-- Stored data entries --
_ _ _ _ _ _ _

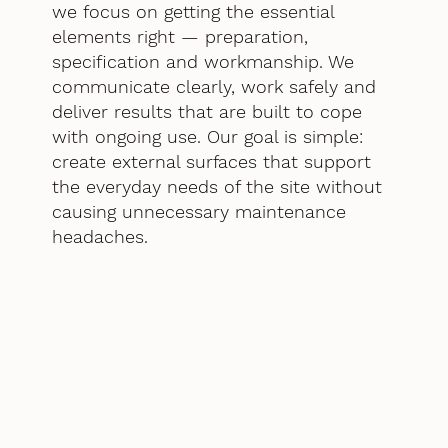
we focus on getting the essential
elements right — preparation,
specification and workmanship. We
communicate clearly, work safely and
deliver results that are built to cope
with ongoing use. Our goal is simple:
create external surfaces that support
the everyday needs of the site without
causing unnecessary maintenance
headaches.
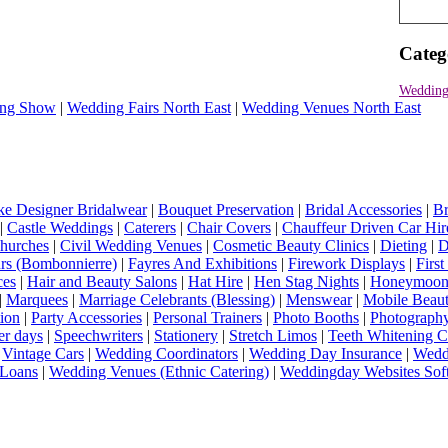
Categ
Wedding
ng Show
|
Wedding Fairs North East
|
Wedding Venues North East
e Designer Bridalwear
|
Bouquet Preservation
|
Bridal Accessories
|
Br
|
Castle Weddings
|
Caterers
|
Chair Covers
|
Chauffeur Driven Car Hir
hurches
|
Civil Wedding Venues
|
Cosmetic Beauty Clinics
|
Dieting
|
D
rs (Bombonnierre)
|
Fayres And Exhibitions
|
Firework Displays
|
Firs
ces
|
Hair and Beauty Salons
|
Hat Hire
|
Hen Stag Nights
|
Honeymoon 
|
Marquees
|
Marriage Celebrants (Blessing)
|
Menswear
|
Mobile Beaut
ion
|
Party Accessories
|
Personal Trainers
|
Photo Booths
|
Photograph
er days
|
Speechwriters
|
Stationery
|
Stretch Limos
|
Teeth Whitening C
|
Vintage Cars
|
Wedding Coordinators
|
Wedding Day Insurance
|
Wedd
Loans
|
Wedding Venues (Ethnic Catering)
|
Weddingday Websites Sof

_ _ _ _ _ _ _

-- Task details --
Each entry shown above must be quoted exactly, with its pictures left out.

-- Exercise solution --
we focus on getting the essential
elements right — preparation,
specification and workmanship. We
communicate clearly, work safely and
deliver results that are built to cope
with ongoing use. Our goal is simple:
create external surfaces that support
the everyday needs of the site without
causing unnecessary maintenance
headaches.
Categ
Wedding
ng Show
|
Wedding Fairs North East
|
Wedding Venues North East
e Designer Bridalwear
|
Bouquet Preservation
|
Bridal Accessories
|
Br
|
Castle Weddings
|
Caterers
|
Chair Covers
|
Chauffeur Driven Car Hir
hurches
|
Civil Wedding Venues
|
Cosmetic Beauty Clinics
|
Dieting
|
D
rs (Bombonnierre)
|
Fayres And Exhibitions
|
Firework Displays
|
Firs
ces
|
Hair and Beauty Salons
|
Hat Hire
|
Hen Stag Nights
|
Honeymoon 
|
Marquees
|
Marriage Celebrants (Blessing)
|
Menswear
|
Mobile Beaut
ion
|
Party Accessories
|
Personal Trainers
|
Photo Booths
|
Photograph
er days
|
Speechwriters
|
Stationery
|
Stretch Limos
|
Teeth Whitening C
|
Vintage Cars
|
Wedding Coordinators
|
Wedding Day Insurance
|
Wedd
Loans
|
Wedding Venues (Ethnic Catering)
|
Weddingday Websites Sof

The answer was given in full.